* [EXERCISE REQUIREMENTS]
Track down each line below containing the string "シリーズ" and copy it.

* [SUPPLIED DATA]
----------------
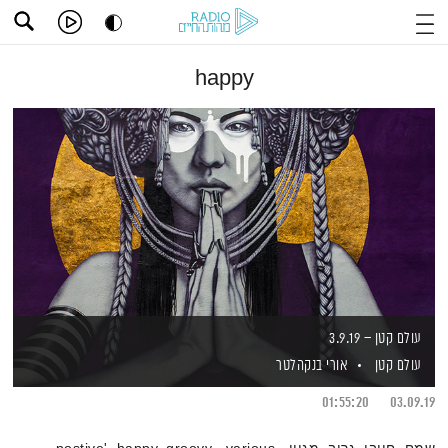
happy
עולם קטן – 3.9.19
עולם קטן
אורי בנקהלטר
01:55:20
03.09.19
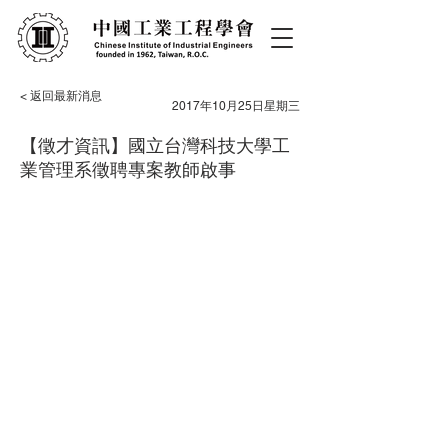
< 返回最新消息
2017年10月25日星期三
【徵才資訊】國立台灣科技大學工
業管理系徵聘專案教師啟事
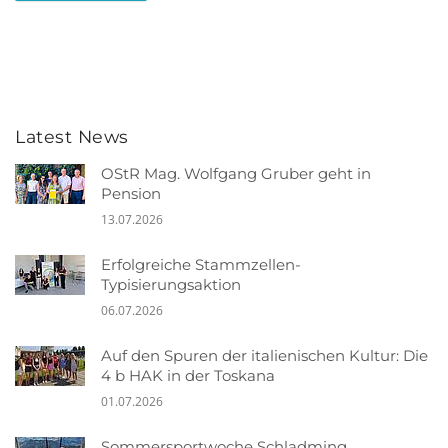
Latest News
OStR Mag. Wolfgang Gruber geht in
Pension
13.07.2026
Erfolgreiche Stammzellen-
Typisierungsaktion
06.07.2026
Auf den Spuren der italienischen Kultur: Die
4 b HAK in der Toskana
01.07.2026
Sommersportwoche Schladming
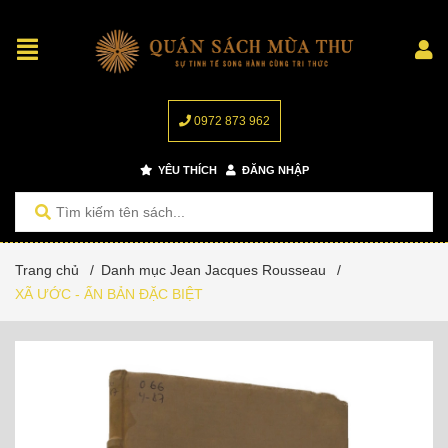
0972 873 962
YÊU THÍCH
ĐĂNG NHẬP
Trang chủ
/
Danh mục Jean Jacques Rousseau
/
XÃ ƯỚC - ẤN BẢN ĐẶC BIỆT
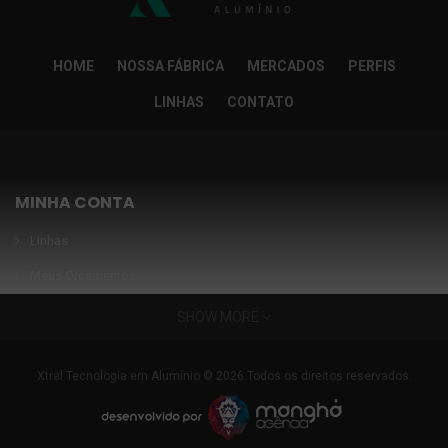
HOME
NOSSA FÁBRICA
MERCADOS
PERFIS
LINHAS
CONTATO
MINHA CONTA
Linhas
Meus Orçamentos
Seja nosso parceiro
SHOW MORE
Condições Especiais
INFORMAÇÕES
Xtral Tecnologia em Alumínio © 2026.Todos os direitos reservados.
Nossa fábrica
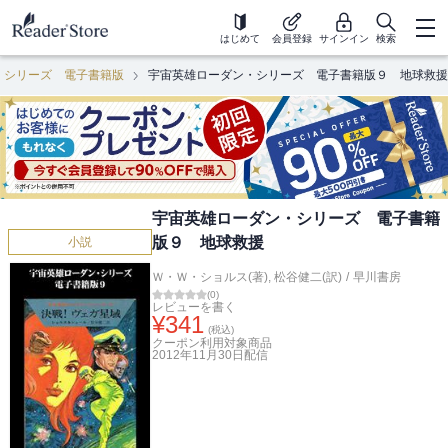
はじめて
会員登録
サインイン
検索
・シリーズ 電子書籍版
宇宙英雄ローダン・シリーズ 電子書籍版９ 地球救援
宇宙英雄ローダン・シリーズ 電子書籍
版９ 地球救援
小説
Ｗ・Ｗ・ショルス(著)
,
松谷健二(訳)
/
早川書房
(
0
)
レビューを書く
¥
341
(税込)
クーポン利用対象商品
2012年11月30日
配信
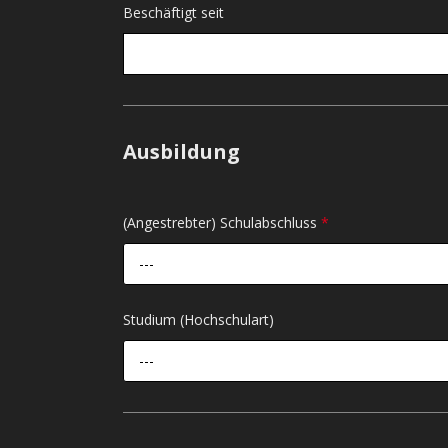
Beschäftigt seit
Ausbildung
(Angestrebter) Schulabschluss
*
---
Studium (Hochschulart)
---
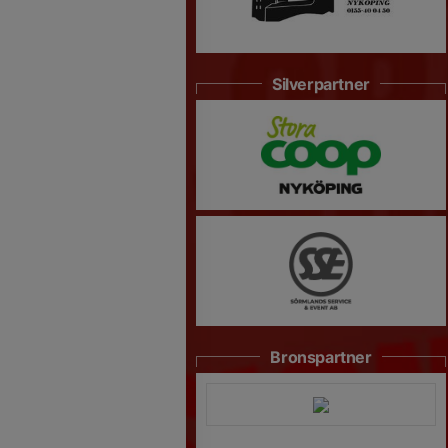
Silverpartner
Bronspartner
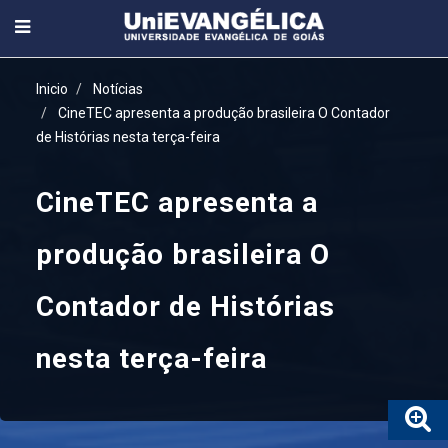
Inicio
Notícias
CineTEC apresenta a produção brasileira O Contador
de Histórias nesta terça-feira
CineTEC apresenta a
produção brasileira O
Contador de Histórias
nesta terça-feira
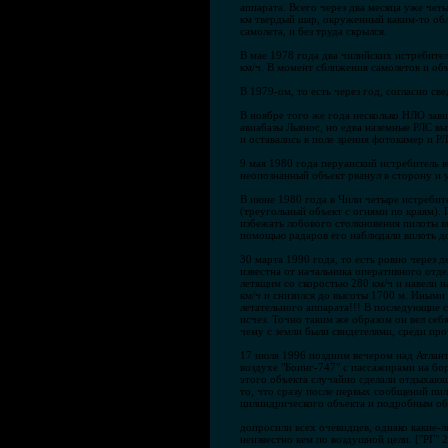
аппарата. Всего через два месяца уже чет
км твердый шар, окруженный каким-то обла
самолета, и без труда скрылся.
В мае 1978 года два чилийских истребите
км/ч. В момент сближения самолетов и объ
В 1979-ом, то есть через год, согласно с
В ноябре того же года несколько НЛО зав
авиабазы Льянос, но едва наземные РЛС вы
и оставались в поле зрения фотокамер и РЛ
9 мая 1980 года перуанский истребитель 
неопознанный объект рванул в сторону и у
В июне 1980 года в Чили четыре истребит
(треугольный объект с огнями по краям). 
избежать лобового столкновения пилоты в
помощью радаров его наблюдали вплоть до 
30 марта 1990 года, то есть ровно через
известна от начальника оперативного отд
летящим со скоростью 280 км/ч и навели н
км/ч и снизился до высоты 1700 м. Иными
летательного аппарата!!! В последующие с
исчез. Точно таким же образом он вел себ
чему с земли были свидетелями, среди про
17 июля 1996 поздним вечером над Атлант
воздухе "Боинг-747" с пассажирами на бо
этого объекта случайно сделали отдыхающ
то, что сразу после первых сообщений пи
цилиндрического объекта и подробным о
допросили всех очевидцев, однако какие
неизвестно кем по воздушной цели. ["РГ" 2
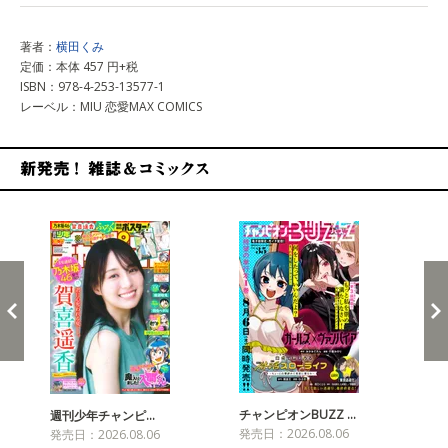
著者：
横田くみ
定価：本体 457 円+税
ISBN：978-4-253-13577-1
レーベル：MIU 恋愛MAX COMICS
新発売！雑誌&コミックス
チャンピオンBUZZ …
週刊少年チャンピ…
月
発売日：2026.08.06
発売日：2026.08.06
発売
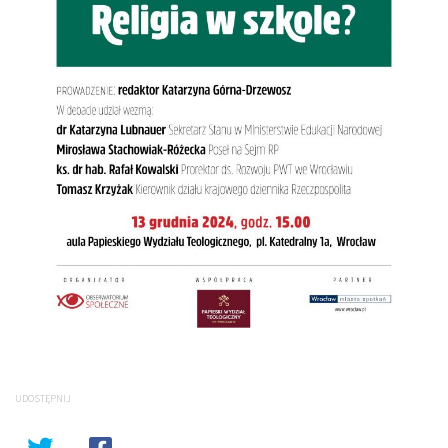
UDOSTĘPNIJ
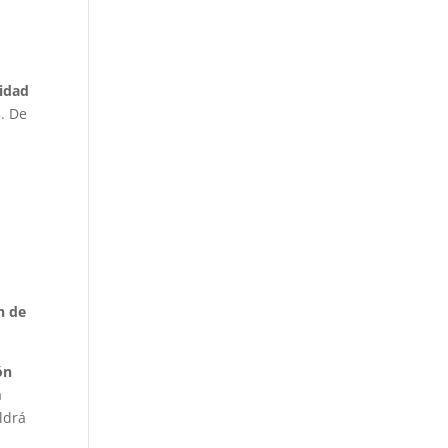
a
tidad
%
. De
n de
ón
a
ldrá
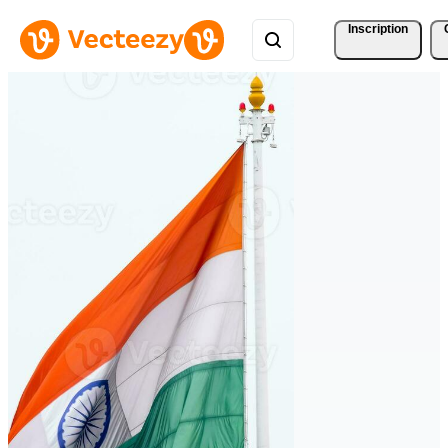
Inscription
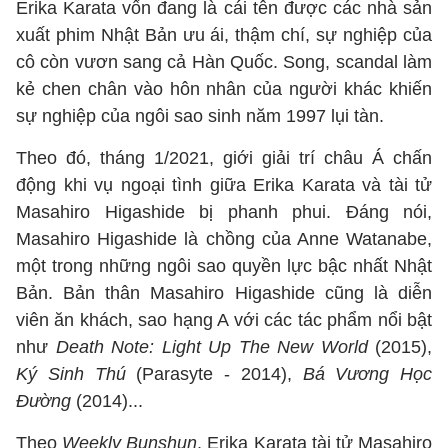
Erika Karata vốn đang là cái tên được các nhà sản
xuất phim Nhật Bản ưu ái, thậm chí, sự nghiệp của
cô còn vươn sang cả Hàn Quốc. Song, scandal làm
kẻ chen chân vào hôn nhân của người khác khiến
sự nghiệp của ngôi sao sinh năm 1997 lụi tàn.
Theo đó, tháng 1/2021, giới giải trí châu Á chấn
động khi vụ ngoại tình giữa Erika Karata và tài tử
Masahiro Higashide bị phanh phui. Đáng nói,
Masahiro Higashide là chồng của Anne Watanabe,
một trong những ngôi sao quyền lực bậc nhất Nhật
Bản. Bản thân Masahiro Higashide cũng là diễn
viên ăn khách, sao hạng A với các tác phẩm nổi bật
như
Death Note: Light Up The New World
(2015),
Ký Sinh Thú
(Parasyte - 2014),
Bá Vương Học
Đường
(2014)...
Theo
Weekly Bunshun
, Erika Karata tài tử Masahiro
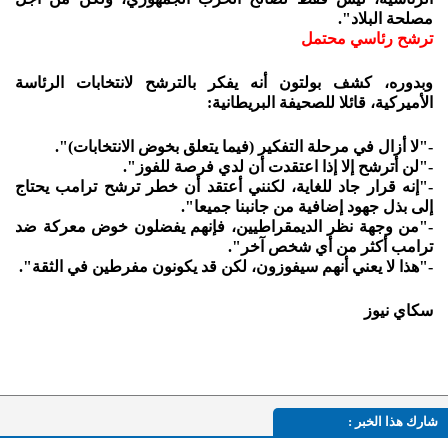
مصلحة البلاد".
ترشح رئاسي محتمل
وبدوره، كشف بولتون أنه يفكر بالترشح لانتخابات الرئاسة
الأميركية، قائلا للصحيفة البريطانية:
-"لا أزال في مرحلة التفكير (فيما يتعلق بخوض الانتخابات)".
-"لن أترشح إلا إذا اعتقدت أن لدي فرصة للفوز".
-"إنه قرار جاد للغاية، لكنني أعتقد أن خطر ترشح ترامب يحتاج
إلى بذل جهود إضافية من جانبنا جميعا".
-"من وجهة نظر الديمقراطيين، فإنهم يفضلون خوض معركة ضد
ترامب أكثر من أي شخص آخر".
-"هذا لا يعني أنهم سيفوزون، لكن قد يكونون مفرطين في الثقة".
سكاي نيوز
شارك هذا الخبر :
----------------
* [SOLUTION FOR THIS EXERCISE]
・シリーズ 電子書籍版
宇宙英雄ローダン・シリーズ 電子書籍版９ 地球救援
宇宙英雄ローダン・シリーズ 電子書籍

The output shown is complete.